Is there any way to improve speed of or-tools?

Question

I'm trying to use or-tools to solve an MIP problem. It could run quite fast with small Number and Range, you may treat them as number of variables and number of constraints. But for larger values, it runs slower and sometimes even can't get the feasible results. If there any other way to improve the speed with Number= 1,000,000 and Range = 10,000?

Problem description

variables: x,r, #x=#r=Number

Object: Minimize (sum(r))

Subject to: (1) r are either 0 or 1.

(2) x are integers.

(3) x<=M*r, where M is infinity.

(4) for any unique item in buckets, sum(x[buckets==item]) falls in [count(item)*0.9,count(item)*1.1]

(5) x could have a lower bound if x >0

from __future__ import print_function
from ortools.sat.python import cp_model
import numpy as np
import pandas as pd

np.random.seed(1)


def set_up_buckets(Number,Range,mu=0,sigma=1):
    buckets = (np.random.normal(0, 1, Number)*Range).astype(int)
    print("number of buckets:",len(np.unique(buckets)))
    return buckets

model = cp_model.CpModel()
Number = 1000000
Range = 10000
Infinity = int(Number/10)
buckets = set_up_buckets(Number,Range)

def reduce_intervals(buckets,Range,sigma_cnt,mu=0,sigma=1):
    upper = (mu+sigma*sigma_cnt)*Range
    lower = (mu-sigma*sigma_cnt)*Range
    buckets_reduced = buckets[(buckets<=upper)&(buckets>=lower)]
    return buckets_reduced

buckets_reduced = reduce_intervals(buckets,Range,2)

def set_up_variables(Number):
    x,r = [],[]
    for i in range(Number):
        x.append(model.NewIntVar(0, Infinity, 'x{}'.format(i+1)))
        r.append(model.NewBoolVar('r{}'.format(i+1)))  
    return np.array(x),np.array(r)

x,r = set_up_variables(Number)

%%time
def set_up_constraints(Number,unique_buckets):
    M = Number
    x_lower_bound = int(Number/10000)
#     x_upper_bound = int(Number/10)
    print("add attributes constraints")
    for i in unique_buckets:
        xs = x[buckets==i]
        model.Add(sum(xs) <= int(1.1*len(xs)))
        model.Add(sum(xs) >= int(0.9 * len(xs)))

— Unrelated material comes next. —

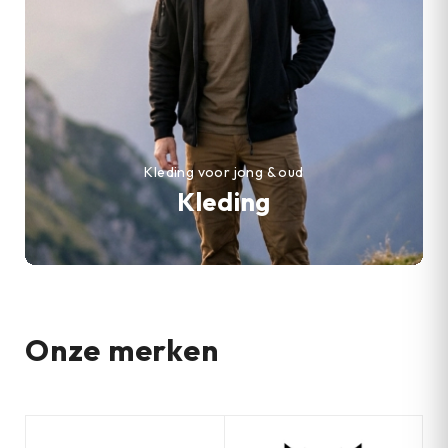
Kleding voor jong & oud
Kleding
Onze merken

    print("add x&r constraints")    
    for i in range(Number):
        model.Add(x[i] <= M*r[i])
        model.Add(x_lower_bound - x[i] <= M*(1-r[i]))
    
    model.Minimize(sum(r))
    return model

model = set_up_constraints(Number,np.unique(buckets_reduced))


def solve_model(model,max_seconds = 60*60):
    solver = cp_model.CpSolver()
    solver.parameters.log_search_progress = True
    solver.parameters.num_search_workers = 8
    solver.parameters.max_time_in_seconds = max_seconds
    status = solver.Solve(model)
    return solver,status

solver,status = solve_model(model)

Answer 1

The methods set_up_constraints is catastrophic, you are scanning in a dense way O(Number ^ 2) element to build very sparse linear inequations.

You can try different code, for instance the code below does not create a majority of x[i] * 0, but is still slow.

for i in unique_buckets:
    xs = [x[j] for j in range(len(x)) if buckets[j] == i]
    model.Add(sum(xs) <= int(1.1*len(xs)))
    model.Add(sum(xs) >= int(0.9 * len(xs)))

Anyway, for the time being, the performance problem comes from your code, and not from or-tools.